THE PINK PANTHER (1963)

A PANTERA COR-DE-ROSA
Um filme de BLAKE EDWARDS


Com David Niven, Peter Sellers, Robert Wagner, Capucine, Claudia Cardinale, Fran Jeffries

EUA / 115 min / COR / 
16X9 (2.35:1)

Estreia na RFA a 19/12/1963
Estreia na GB a 7/1/1964
Estreia nos EUA a 18/3/1964
Estreia em PORTUGAL a 17/12/1964



Sempre que assisto a este filme é como saborear um delicioso pitéu. Nada de muito condimentado, apenas uma pequena iguaria que serve para me confortar o estômago e deixar saciado (e feliz) para o resto do dia. “The Pink Panther” vê-se com um sorriso permanente nos lábios, independentemente do número de vezes que já acompanhámos as inenarráveis peripécias do desastrado Clouseau. Foi a primeira vez que a hoje célebre personagem foi apresentada ao grande público e o sucesso não poderia ter sido mais inesperado.
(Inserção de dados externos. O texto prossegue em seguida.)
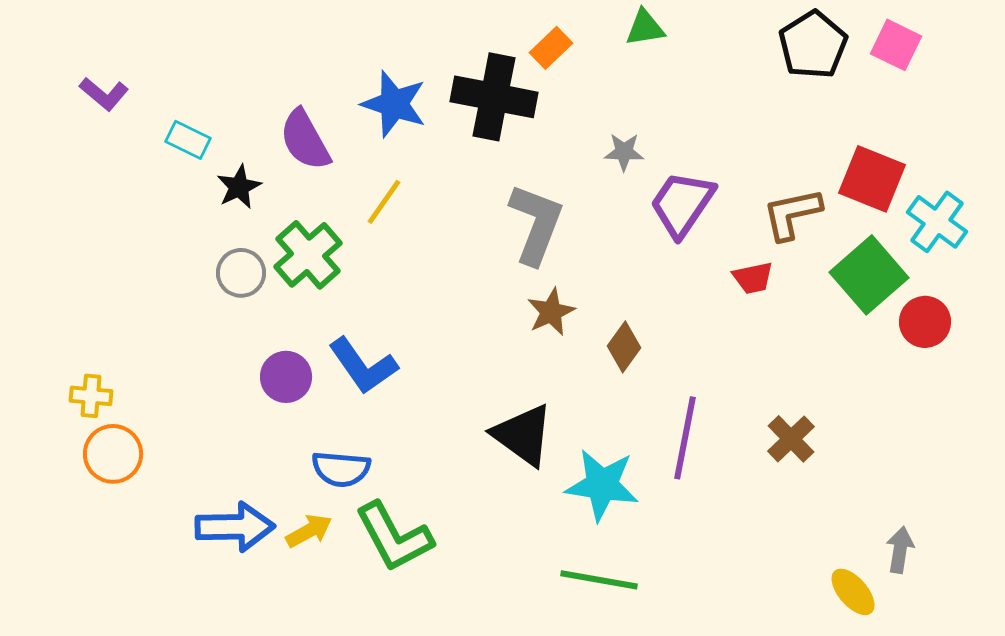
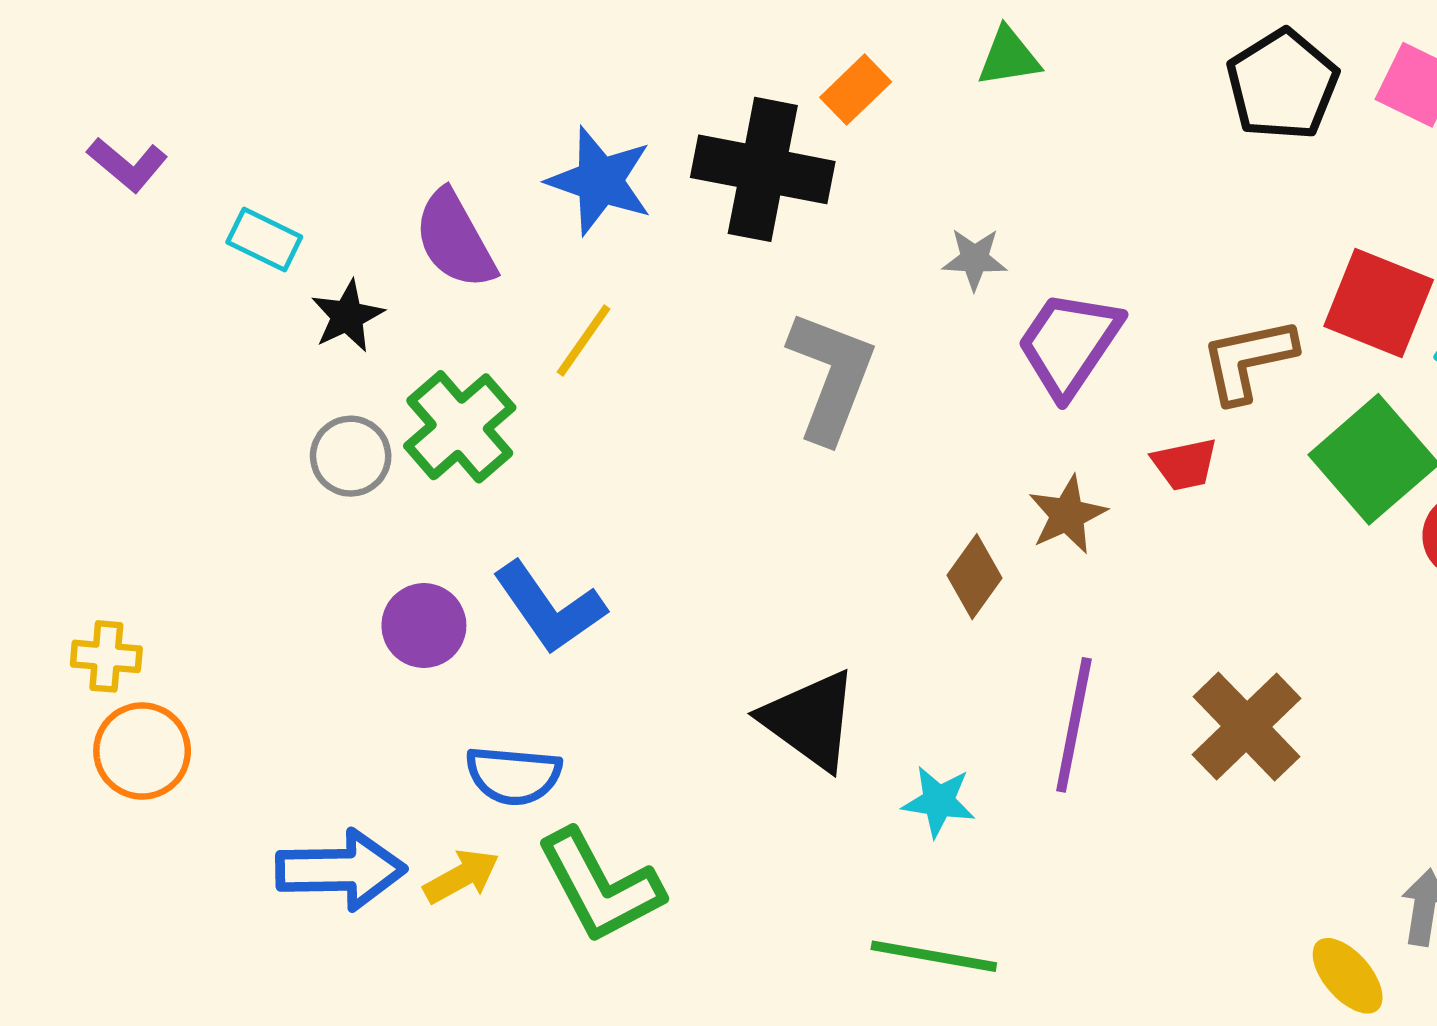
brown star: (551, 312) -> (1067, 515), moved
brown cross: (791, 439) -> (1247, 727), size x1.4
cyan star: (602, 485) -> (939, 801), size x0.6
Com efeito, quando o filme foi idealizado, a figura principal apontava para Sir Charles Lytton, requintado ladrão de jóias conhecido pelo “Fantasma” (David Niven), cujas aventuras teriam neste filme o seu início. Mas não houve qualquer sequela; e tudo por causa do extraordinário desempenho de Peter Sellers que, não contente em ter roubado as melhores cenas do filme, ainda por cima deu ao mundo do cinema uma das suas personagens mais queridas. O inspector Clouseau tinha vindo para ficar e Sellers vestiu-lhe a pele em mais quatro filmes, de valor cinéfilo variável mas todos eles recheados de cenas de antologia: “A Shot in the Dark” (1964), “The Return of the Pink Panther” (1975), “The Pink Panther Strikes Again” (1976) e “The Revenge of the Pink Panther” (1978).
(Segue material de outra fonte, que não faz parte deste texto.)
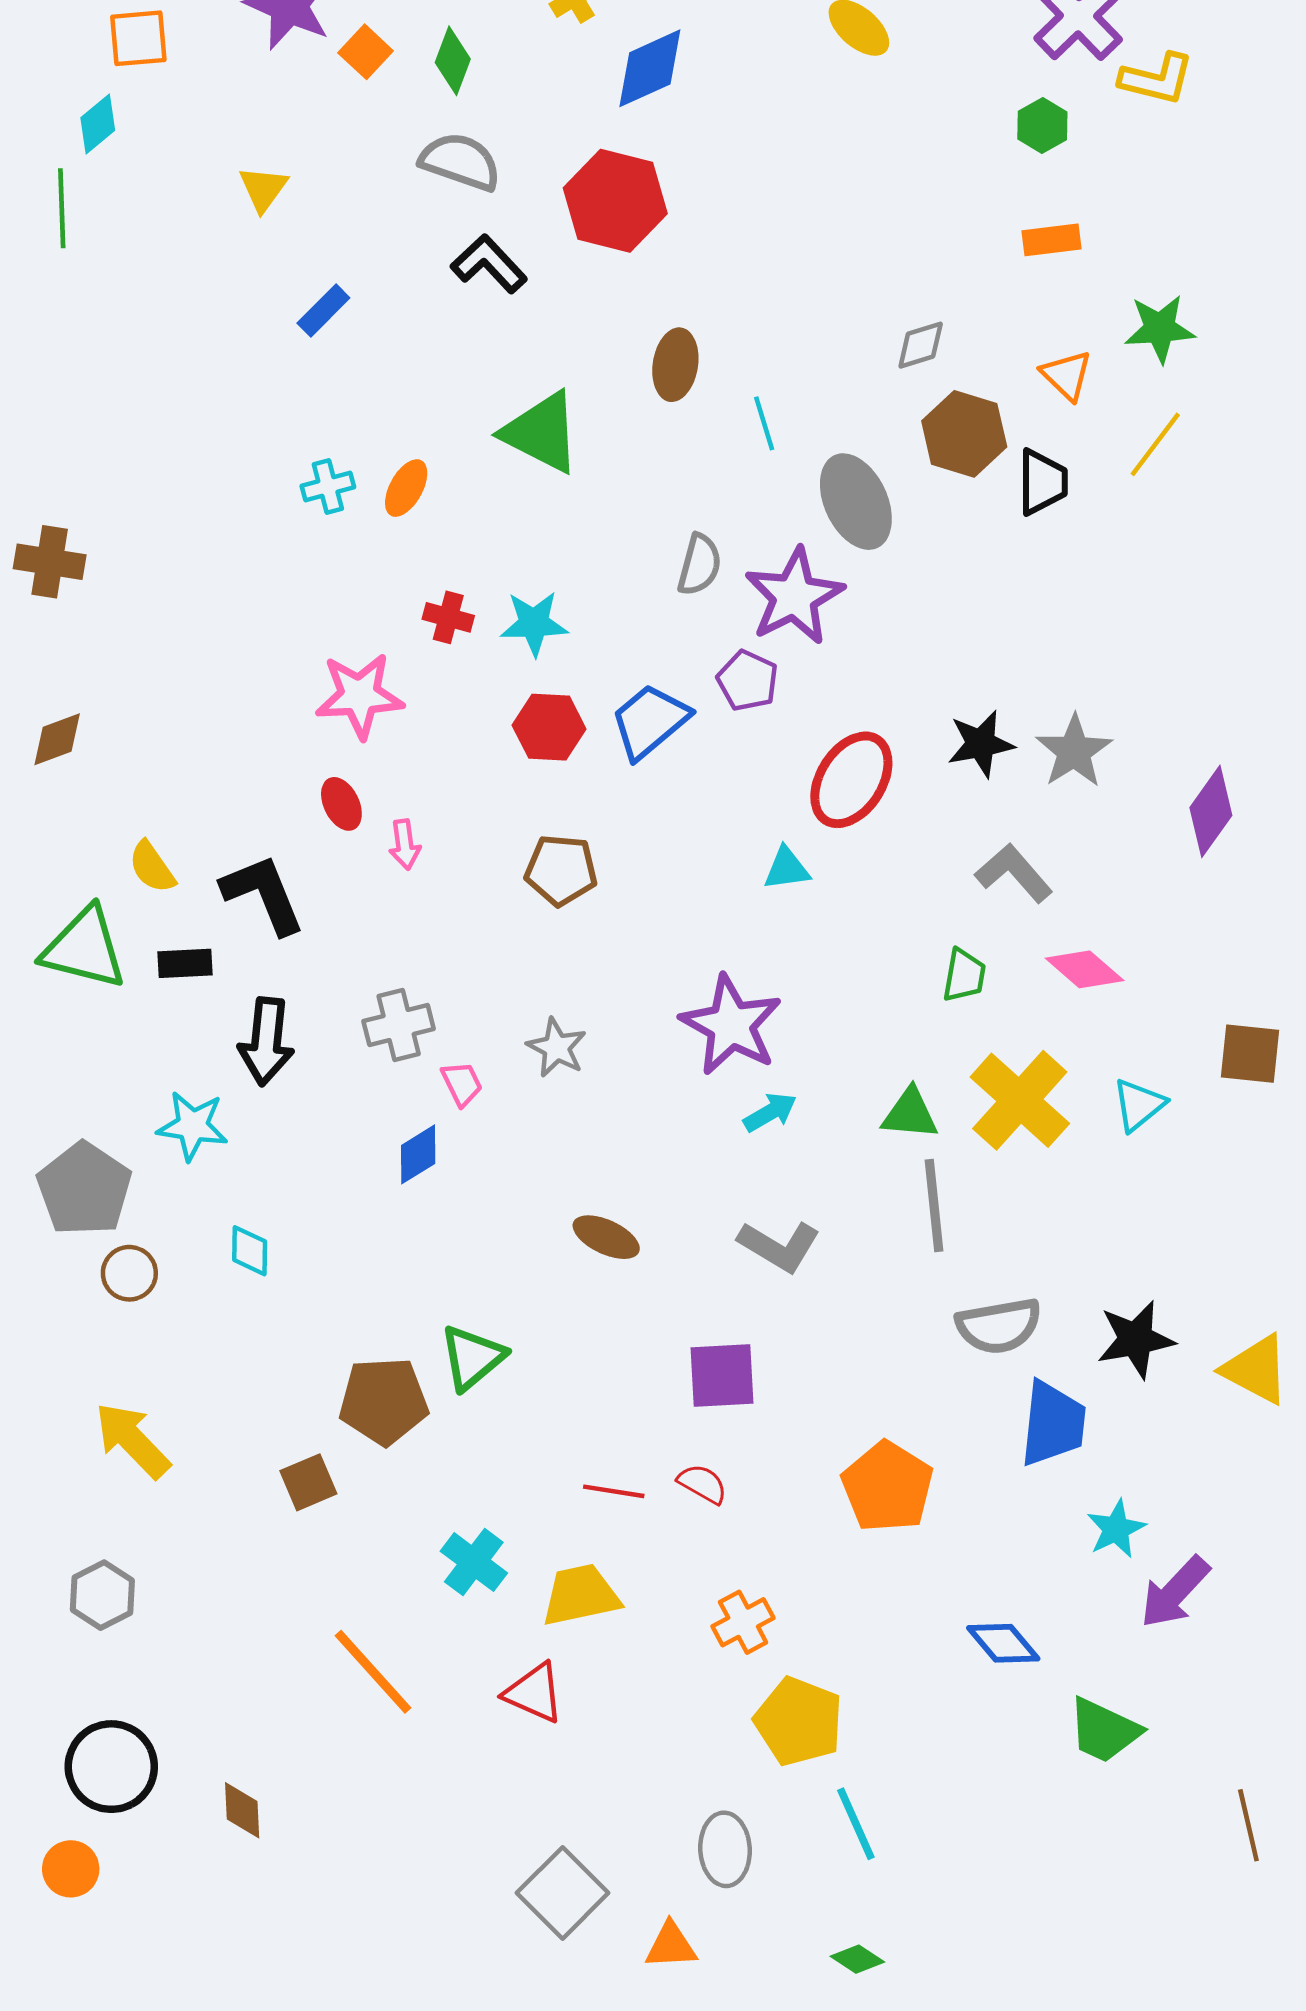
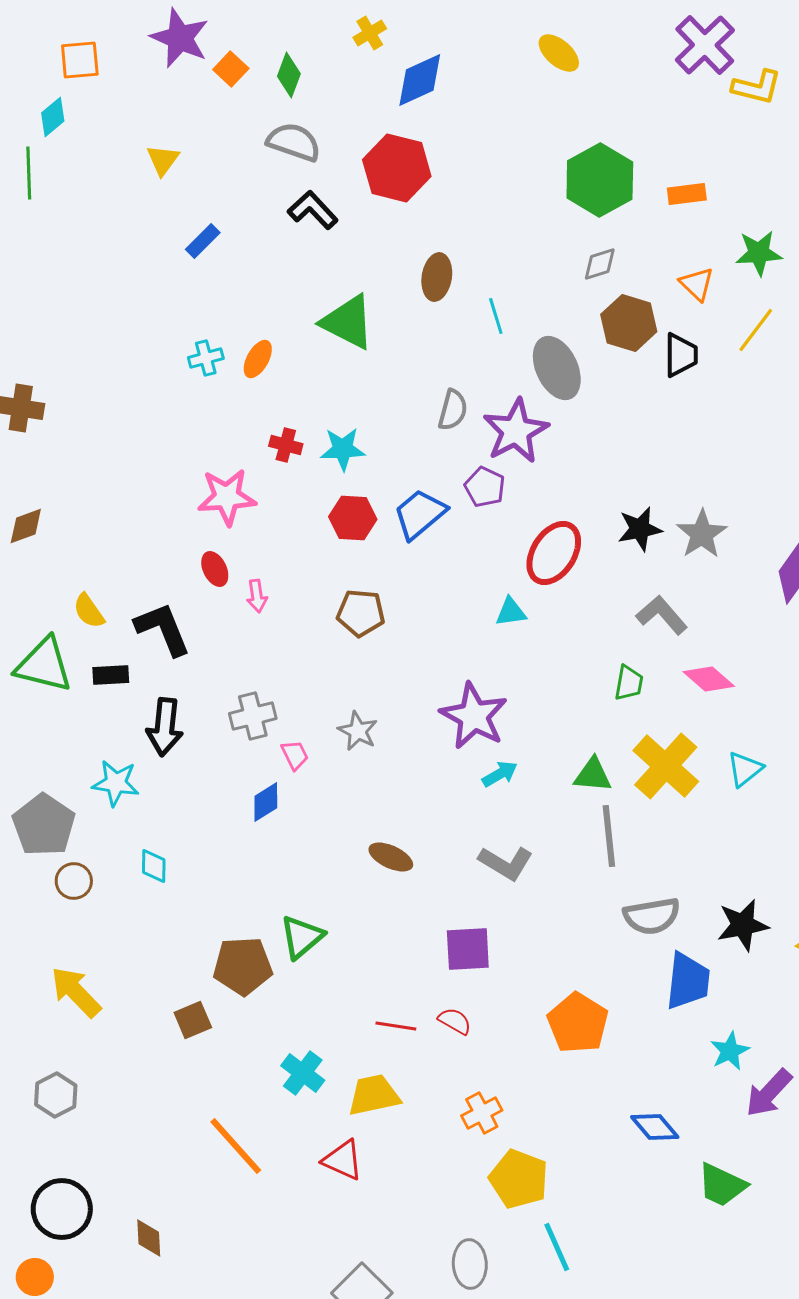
green hexagon: (1042, 126) -> (600, 180), moved, size x2.0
Em 1982, dois anos após a morte do actor, seria estreado “The Trail of the Pink Panther” em que, numa indecorosa acção de marketing, foram usadas algumas sequências inéditas, rodadas para os anteriores filmes mas que não tinham sido usadas nas montagens finais. O actor Alan Arkin interpretaria também a personagem de Clouseau num filme de 1968 (“Inspector Clouseau”), do mesmo modo que Steve Martin, este já neste século: “The Pink Panther” (2006) e “The Pink Panther 2” (2009), ambos filmes perfeitamente escusados e que só vieram mostrar, uma vez mais, a política oportunista e gananciosa dos estúdios norte-americanos, evidenciada nas duas décadas anteriores com mais dois filmes onde a célebre personagem foi também alvo de uma abusiva apropriação: “The Curse of the Pink Panther” (1983) e “Son of the Pink Panther” (1993).
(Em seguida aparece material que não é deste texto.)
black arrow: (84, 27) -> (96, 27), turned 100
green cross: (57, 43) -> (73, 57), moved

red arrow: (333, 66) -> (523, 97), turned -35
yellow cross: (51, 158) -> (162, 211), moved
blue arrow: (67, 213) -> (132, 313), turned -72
Mas regressemos a este primeiro e refrescante filme da série. Para além do brilhantismo de Sellers e do bom desempenho de todos os restantes actores (belissima Claudia Cardinale, sensual e desconcertante Capucine e o sempre fleumático David Niven interpretando-se a si próprio) “The Pink Panther” está impregnado de um humor delicioso, com sequências inesquecíveis, que tornaram o filme numa clássica comédia de Hollywood (apesar de rodada inteiramente em Itália) e dos anos 60 em particular. Recordemos apenas duas delas: a passada no quarto de Clouseau e da sua idolatrada Simone, onde diversas peripécias se sucedem a um ritmo de puro vaudeville, a lembrar os antigos filmes dos Irmãos Marx; e a louca perseguição em quatro viaturas (de todos atrás de todos, incluindo gorilas siameses  e uma tresloucada zebra) após o baile de máscaras, que culmina num espalhafatoso choque frontal presenciado por um seráfico habitante da praceta local – um momento indescritível de puro nonsense e burlesco.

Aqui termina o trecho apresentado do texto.